TASK GOAL: Your answer must consist only of the lines from the start of the entries through the line that holds "Contact by Email", copied exactly, with no pictures.

Saved entries
· · · · · · ·

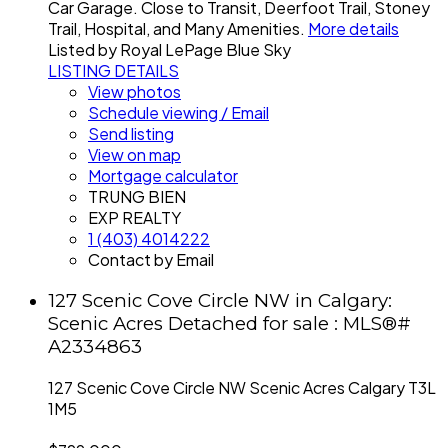
Car Garage. Close to Transit, Deerfoot Trail, Stoney
Trail, Hospital, and Many Amenities.
More details
Listed by Royal LePage Blue Sky
LISTING DETAILS
View photos
Schedule viewing / Email
Send listing
View on map
Mortgage calculator
TRUNG BIEN
EXP REALTY
1 (403) 4014222
Contact by Email
127 Scenic Cove Circle NW in Calgary:
Scenic Acres Detached for sale : MLS®#
A2334863
127 Scenic Cove Circle NW
Scenic Acres
Calgary
T3L
1M5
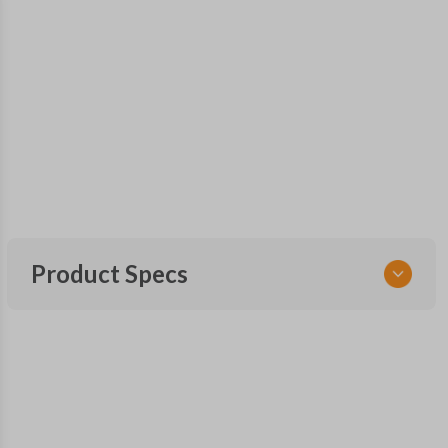
Product Specs
SKU
FOR 455 SMARTKEY
Other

· · · · · · ·

EXERCISE RESPONSE:
Car Garage. Close to Transit, Deerfoot Trail, Stoney
Trail, Hospital, and Many Amenities.
More details
Listed by Royal LePage Blue Sky
LISTING DETAILS
View photos
Schedule viewing / Email
Send listing
View on map
Mortgage calculator
TRUNG BIEN
EXP REALTY
1 (403) 4014222
Contact by Email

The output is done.